● Work order: Return the data below in full and exactly, except that the pictures are dropped.

● Task material:
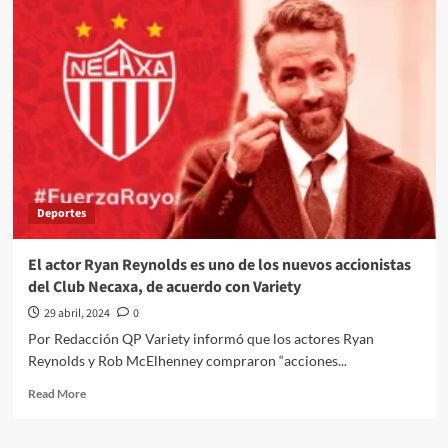
de
Botero
trabaja
en
cumplir
sus
voluntades
Deportes
El actor Ryan Reynolds es uno de los nuevos accionistas
del Club Necaxa, de acuerdo con Variety
29 abril, 2024
0
Por Redacción QP Variety informó que los actores Ryan
Reynolds y Rob McElhenney compraron “acciones...
Read
Read More
more
about
El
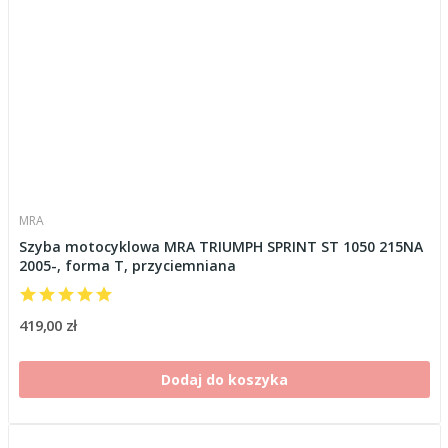
MRA
Szyba motocyklowa MRA TRIUMPH SPRINT ST 1050 215NA
2005-, forma T, przyciemniana
419,00 zł
Dodaj do koszyka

● Result for this exercise:
de
Botero
trabaja
en
cumplir
sus
voluntades
Deportes
El actor Ryan Reynolds es uno de los nuevos accionistas
del Club Necaxa, de acuerdo con Variety
29 abril, 2024
0
Por Redacción QP Variety informó que los actores Ryan
Reynolds y Rob McElhenney compraron “acciones...
Read
Read More
more
about
El
MRA
Szyba motocyklowa MRA TRIUMPH SPRINT ST 1050 215NA
2005-, forma T, przyciemniana
419,00 zł
Dodaj do koszyka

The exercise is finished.